Articles

“Revolt, Migrate, or Die” — Why food security matters

by Mark Allegrini and Peter Sparding
Friday, 1 October 2010
THE GERMAN MARSHALL FUND

WASHINGTON — Last week, while attention was focused on New York and the U.N. conference to review the global development goals, a less prominent UN gathering took place in Rome. It was an emergency meeting, an emergency about food. Concerns are growing that a surge in wheat prices could trigger a global food crisis. Therefore, the meeting of the UN’s Food and Agriculture Organization (FAO) was more immediately relevant for the world’s poor than the poverty summit that the world media followed so closely.
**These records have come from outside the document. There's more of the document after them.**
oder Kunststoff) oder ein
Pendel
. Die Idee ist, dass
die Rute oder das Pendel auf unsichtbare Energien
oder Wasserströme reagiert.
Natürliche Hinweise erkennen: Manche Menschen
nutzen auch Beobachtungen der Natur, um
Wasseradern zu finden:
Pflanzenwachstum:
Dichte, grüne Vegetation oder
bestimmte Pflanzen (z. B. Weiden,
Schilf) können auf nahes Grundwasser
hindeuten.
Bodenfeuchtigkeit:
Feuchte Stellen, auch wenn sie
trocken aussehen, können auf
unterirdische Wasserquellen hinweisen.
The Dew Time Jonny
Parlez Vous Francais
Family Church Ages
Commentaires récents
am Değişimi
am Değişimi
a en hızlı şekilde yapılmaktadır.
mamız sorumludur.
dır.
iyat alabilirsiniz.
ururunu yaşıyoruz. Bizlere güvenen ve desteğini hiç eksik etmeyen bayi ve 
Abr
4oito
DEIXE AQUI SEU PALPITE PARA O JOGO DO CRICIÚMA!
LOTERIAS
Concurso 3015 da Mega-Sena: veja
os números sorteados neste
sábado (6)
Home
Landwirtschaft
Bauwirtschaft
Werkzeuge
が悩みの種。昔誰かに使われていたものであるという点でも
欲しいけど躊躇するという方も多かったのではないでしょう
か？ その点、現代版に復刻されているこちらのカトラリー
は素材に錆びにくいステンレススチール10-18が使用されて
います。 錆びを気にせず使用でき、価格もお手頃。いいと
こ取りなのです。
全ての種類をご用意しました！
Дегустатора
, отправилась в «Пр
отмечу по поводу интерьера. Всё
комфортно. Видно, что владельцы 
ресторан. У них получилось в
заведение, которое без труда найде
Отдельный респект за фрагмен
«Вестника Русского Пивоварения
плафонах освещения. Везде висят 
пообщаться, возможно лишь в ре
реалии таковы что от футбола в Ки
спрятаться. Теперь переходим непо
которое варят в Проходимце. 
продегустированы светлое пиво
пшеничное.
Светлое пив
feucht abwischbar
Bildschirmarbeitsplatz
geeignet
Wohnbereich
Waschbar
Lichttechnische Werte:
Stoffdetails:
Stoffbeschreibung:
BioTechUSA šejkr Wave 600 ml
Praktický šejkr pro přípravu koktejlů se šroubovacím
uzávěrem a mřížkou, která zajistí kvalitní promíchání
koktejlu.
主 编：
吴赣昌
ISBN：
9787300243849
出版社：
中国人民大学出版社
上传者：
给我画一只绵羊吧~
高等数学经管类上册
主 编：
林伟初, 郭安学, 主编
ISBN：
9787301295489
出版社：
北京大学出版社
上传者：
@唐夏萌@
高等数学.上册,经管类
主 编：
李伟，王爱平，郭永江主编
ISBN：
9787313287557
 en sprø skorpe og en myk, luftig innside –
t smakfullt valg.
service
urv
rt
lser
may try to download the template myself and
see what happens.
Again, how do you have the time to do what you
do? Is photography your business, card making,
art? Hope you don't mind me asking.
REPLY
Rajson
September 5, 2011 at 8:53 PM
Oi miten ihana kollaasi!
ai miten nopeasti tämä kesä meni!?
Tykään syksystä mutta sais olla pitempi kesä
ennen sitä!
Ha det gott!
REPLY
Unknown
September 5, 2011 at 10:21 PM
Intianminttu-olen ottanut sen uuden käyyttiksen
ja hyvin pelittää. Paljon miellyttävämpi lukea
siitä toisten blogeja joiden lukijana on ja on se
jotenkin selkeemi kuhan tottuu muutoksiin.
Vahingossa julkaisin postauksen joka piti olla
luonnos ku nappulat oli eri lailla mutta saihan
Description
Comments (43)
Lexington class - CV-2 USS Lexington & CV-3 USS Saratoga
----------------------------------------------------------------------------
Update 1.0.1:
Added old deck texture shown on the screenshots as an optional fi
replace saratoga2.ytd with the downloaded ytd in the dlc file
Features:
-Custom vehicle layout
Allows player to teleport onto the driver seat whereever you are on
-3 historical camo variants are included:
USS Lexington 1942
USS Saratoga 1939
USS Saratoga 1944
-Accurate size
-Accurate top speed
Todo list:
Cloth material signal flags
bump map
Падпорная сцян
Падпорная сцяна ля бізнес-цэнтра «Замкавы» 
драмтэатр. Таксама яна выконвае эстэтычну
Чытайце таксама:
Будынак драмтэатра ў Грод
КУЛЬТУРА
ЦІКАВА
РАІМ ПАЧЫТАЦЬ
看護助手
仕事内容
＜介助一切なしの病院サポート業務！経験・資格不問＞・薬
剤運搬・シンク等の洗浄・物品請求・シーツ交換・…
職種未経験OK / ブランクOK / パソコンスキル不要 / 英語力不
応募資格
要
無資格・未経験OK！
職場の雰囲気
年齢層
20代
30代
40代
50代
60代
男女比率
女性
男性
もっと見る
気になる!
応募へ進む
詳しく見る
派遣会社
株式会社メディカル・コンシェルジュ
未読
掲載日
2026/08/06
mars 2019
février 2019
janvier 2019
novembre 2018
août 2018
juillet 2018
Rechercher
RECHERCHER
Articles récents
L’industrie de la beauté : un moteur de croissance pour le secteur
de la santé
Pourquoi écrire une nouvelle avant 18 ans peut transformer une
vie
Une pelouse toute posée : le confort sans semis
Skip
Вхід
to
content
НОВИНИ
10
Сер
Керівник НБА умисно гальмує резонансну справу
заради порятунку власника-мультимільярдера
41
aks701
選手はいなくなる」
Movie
Rising food prices, to the tune of a five-percent increase between July and August, and food riots that left 13 dead and hundreds injured in Mozambique have fueled fears that the world may be facing yet another food crisis, the second in three years. If the world wants to prevent another short-term crisis, let alone achieve the development goal of halving the proportion of hungry people in the world by 2015 leaders need to act now.

Neither the previous crisis nor a looming rerun are solitary events. A permanent food crisis has been unfolding for decades. According to the FAO, 925 million people continue to suffer from chronic hunger worldwide. Another food price spike, even one that doesn’t reach the magnitude of 2007-08, would add to this immense number, likely pushing millions more into poverty and hunger. Like the previous crisis, the current uncertainty is caused by both immediate and underlying factors. Short-term supply shocks to basic food commodities, like the one caused by Russian wildfires and the subsequent wheat export ban, have a ripple effect throughout fragile world food markets. At the same time, long-term factors continue to put pressure on global food prices. Rapid economic growth and changing diets in emerging economies, increasing demand for biofuels in developed countries, climate change, population growth, ineffective trading systems, and, above all, a severe decade-long underinvestment in agricultural research and development are all exacerbating an already dire situation.